Third International World-Wide Web Conference

Workshop A: Web-wide Indexing/Semantic Header or Cover Page

Co-Chairs: Bipin C. Desai, Brian Pinkerton

Half-day workshop on Monday, April 10, 1995
9.30 am - 1.00 pm

Room: 47/051


The amount of publicly available information resources on the Web is increasing rapidly. As this trend continues, finding these resources becomes more difficult. Several systems, notably Archie, Jumpstation, Lycos, WebCrawler, RBSE Index, and Harvest have attempted to solve this problem by building indices and allowing users to search them.

These Web-wide indexing solutions do not, in practice, share information with each other. In addition, the databases often fail to provide users with specific or complete answers to their queries.
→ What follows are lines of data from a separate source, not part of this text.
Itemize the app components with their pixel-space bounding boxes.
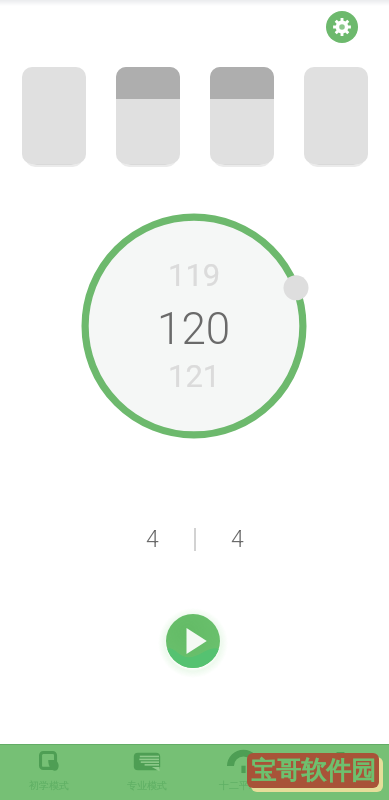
- staticText: 节拍器: [326, 779, 356, 792]
- staticText: 初学模式: [29, 779, 69, 792]
- button[interactable]: Beat: [22, 67, 86, 164]
- staticText: 121: [168, 358, 221, 394]
- button[interactable]: 4: [196, 522, 279, 556]
- button[interactable]: Play: [158, 606, 228, 676]
- button[interactable]: Beat: [116, 67, 180, 164]
- staticText: 专业模式: [127, 779, 167, 792]
- button[interactable]: 4: [111, 522, 194, 556]
- button[interactable]: Beat: [210, 67, 274, 164]
- staticText: 4: [146, 526, 159, 553]
- button[interactable]: Beat: [304, 67, 368, 164]
- staticText: 宝哥软件园: [251, 755, 376, 786]
- staticText: 119: [168, 257, 221, 293]
- button[interactable]: Settings: [326, 11, 358, 43]
- button[interactable]: Tempo dial: [81, 213, 307, 439]
- button[interactable]: 节拍器: [292, 744, 389, 800]
- staticText: 120: [157, 303, 231, 355]
- button[interactable]: 十二平均律: [195, 744, 292, 800]
- staticText: 十二平均律: [219, 779, 269, 792]
- button[interactable]: 初学模式: [0, 744, 98, 800]
- staticText: 4: [231, 526, 244, 553]
- button[interactable]: 专业模式: [98, 744, 195, 800]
This workshop has two goals: to find ways that index providers can share indexing and Web-structure information, and to explore ways to improve the query experience for users. Both goals stem from the need to address the increasing scale of the Internet: as the size of the problem increases, we need to be more efficient at building indices, and better at focusing on what the users are looking for. As we find solutions to these problems, it will enable us to build more efficient, consistent, and powerful indices of the World-Wide Web.
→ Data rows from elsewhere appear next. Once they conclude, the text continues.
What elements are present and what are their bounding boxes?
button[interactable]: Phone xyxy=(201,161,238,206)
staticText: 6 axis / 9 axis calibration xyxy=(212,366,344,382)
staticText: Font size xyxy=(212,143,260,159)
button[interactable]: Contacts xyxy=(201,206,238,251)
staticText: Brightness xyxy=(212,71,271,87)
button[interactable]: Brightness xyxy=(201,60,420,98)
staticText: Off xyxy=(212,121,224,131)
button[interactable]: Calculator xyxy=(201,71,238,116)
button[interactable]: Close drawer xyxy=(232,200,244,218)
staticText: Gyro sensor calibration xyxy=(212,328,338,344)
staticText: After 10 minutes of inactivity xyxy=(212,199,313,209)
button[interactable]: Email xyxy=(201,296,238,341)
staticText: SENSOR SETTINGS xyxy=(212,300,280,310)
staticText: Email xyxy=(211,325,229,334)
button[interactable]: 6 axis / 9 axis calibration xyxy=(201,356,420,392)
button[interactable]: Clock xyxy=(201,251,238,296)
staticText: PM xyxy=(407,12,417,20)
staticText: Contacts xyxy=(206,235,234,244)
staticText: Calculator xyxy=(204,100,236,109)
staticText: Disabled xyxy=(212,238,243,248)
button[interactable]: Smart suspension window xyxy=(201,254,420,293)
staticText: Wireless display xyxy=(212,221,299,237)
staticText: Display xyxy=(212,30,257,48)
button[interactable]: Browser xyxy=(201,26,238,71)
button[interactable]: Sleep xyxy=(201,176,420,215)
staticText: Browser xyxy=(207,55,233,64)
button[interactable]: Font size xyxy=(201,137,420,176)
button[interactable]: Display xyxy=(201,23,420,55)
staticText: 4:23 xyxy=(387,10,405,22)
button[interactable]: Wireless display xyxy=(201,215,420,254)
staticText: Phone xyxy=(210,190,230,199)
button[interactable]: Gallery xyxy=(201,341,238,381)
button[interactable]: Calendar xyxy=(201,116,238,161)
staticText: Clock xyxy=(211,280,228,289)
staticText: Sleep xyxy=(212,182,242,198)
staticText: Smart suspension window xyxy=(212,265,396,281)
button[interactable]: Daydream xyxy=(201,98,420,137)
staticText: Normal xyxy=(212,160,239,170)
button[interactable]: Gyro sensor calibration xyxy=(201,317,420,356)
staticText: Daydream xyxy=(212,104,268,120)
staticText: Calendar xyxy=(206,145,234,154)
In addition to a general discussion of Web-wide indexing, the workshop will have two specific tasks:

  1. to examine some of the existing protocols for sharing information to see what we can use and what we need to build, and
  2. to envision an operational plan for putting these tools to use on an experimental basis.

Allowing indices to cooperate and exchange information can help solve several problems. First, it would allow the index builders to do a more efficient job of indexing. Indexing information for Europe might be collected in Europe, then transmitted in bulk to the United States. Or, we may find ways to build a distributed index, and avoid even the bulk transmission. Second, it would enable different retrieval engines to run against the same set of indexing information, providing better service for users and opportunities for research on different kinds of retrieval. Finally, it would server as an experimental tool for learning about decentralized indexing.
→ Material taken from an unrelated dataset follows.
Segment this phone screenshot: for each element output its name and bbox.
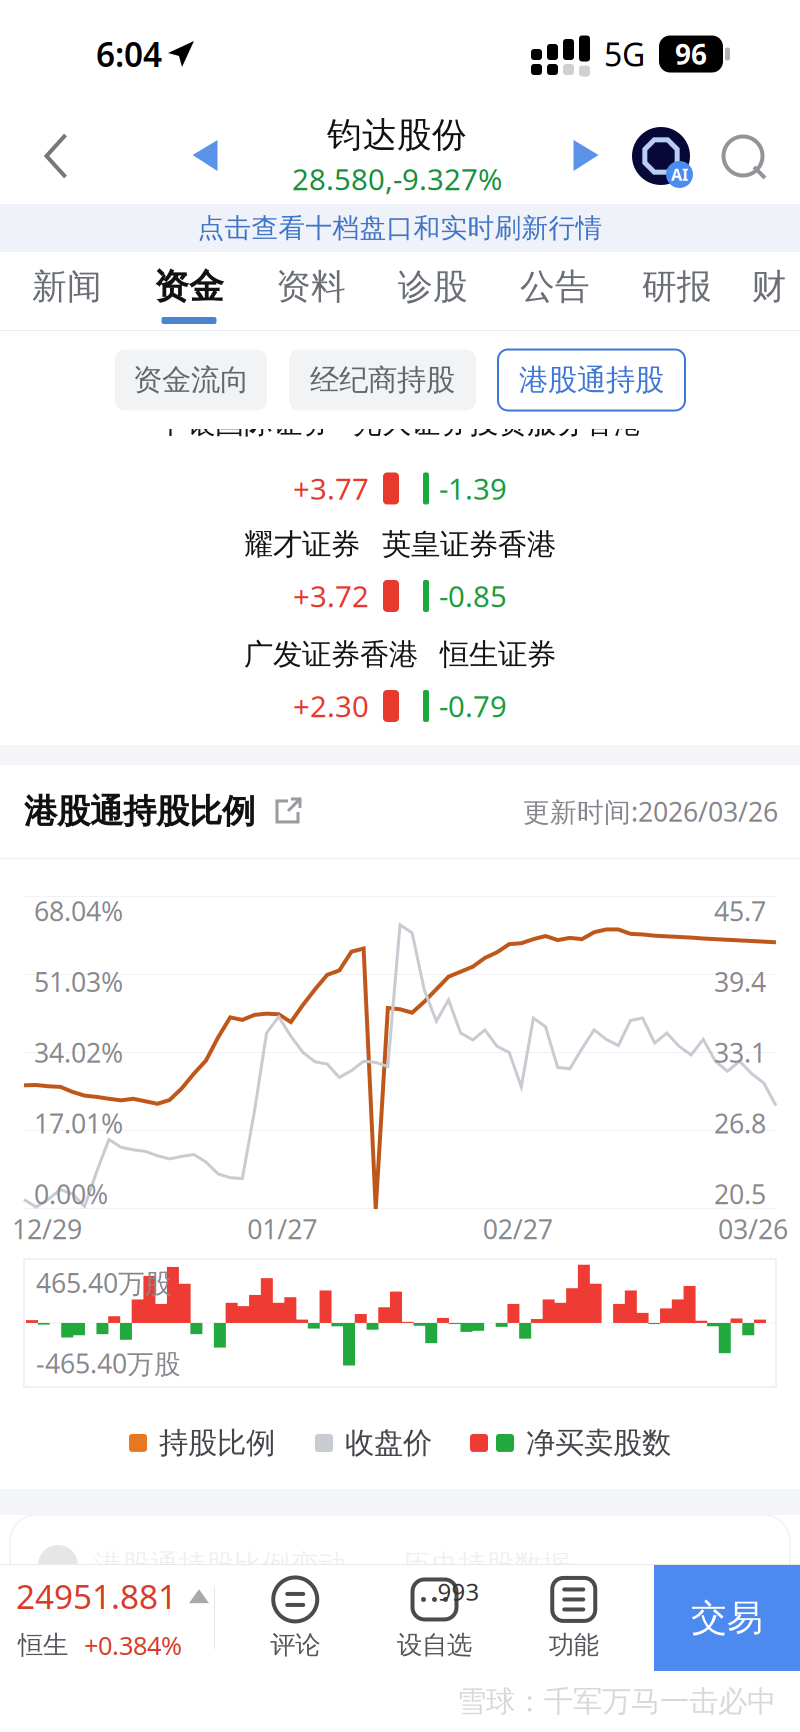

This workshop is not meant to set any standards for indexing or exchange of indexing information. However, if it serves as a starting point for the experimentation that will give us the experience necessary to propose standards in the future, should that be desirable.

The workshop environment is the ideal place to do this work; we will bring together people with experience building and running Web-wide indices. The ideal participant would be involved in building or operating an Internet information discovery system, or an expert in the field of database systems, distributed computing, expert systems, information retrieval, or library studies.